-- Records supplied --
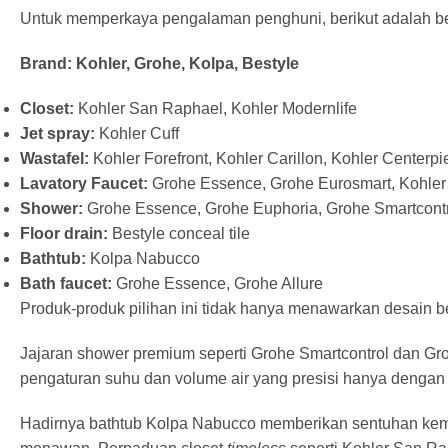
Untuk memperkaya pengalaman penghuni, berikut adalah beb
Brand: Kohler, Grohe, Kolpa, Bestyle
Closet:
Kohler San Raphael, Kohler Modernlife
Jet spray:
Kohler Cuff
Wastafel:
Kohler Forefront, Kohler Carillon, Kohler Centerpi
Lavatory Faucet:
Grohe Essence, Grohe Eurosmart, Kohler A
Shower:
Grohe Essence, Grohe Euphoria, Grohe Smartcont
Floor drain:
Bestyle conceal tile
Bathtub:
Kolpa Nabucco
Bath faucet:
Grohe Essence, Grohe Allure
Produk-produk pilihan ini tidak hanya menawarkan desain b
Jajaran shower premium seperti Grohe Smartcontrol dan Gr
pengaturan suhu dan volume air yang presisi hanya dengan
Hadirnya bathtub Kolpa Nabucco memberikan sentuhan keme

-- Problem description --
Please tally the lines of the data in which the string "Essence" appears and write only the total.

-- Response to this exercise --
3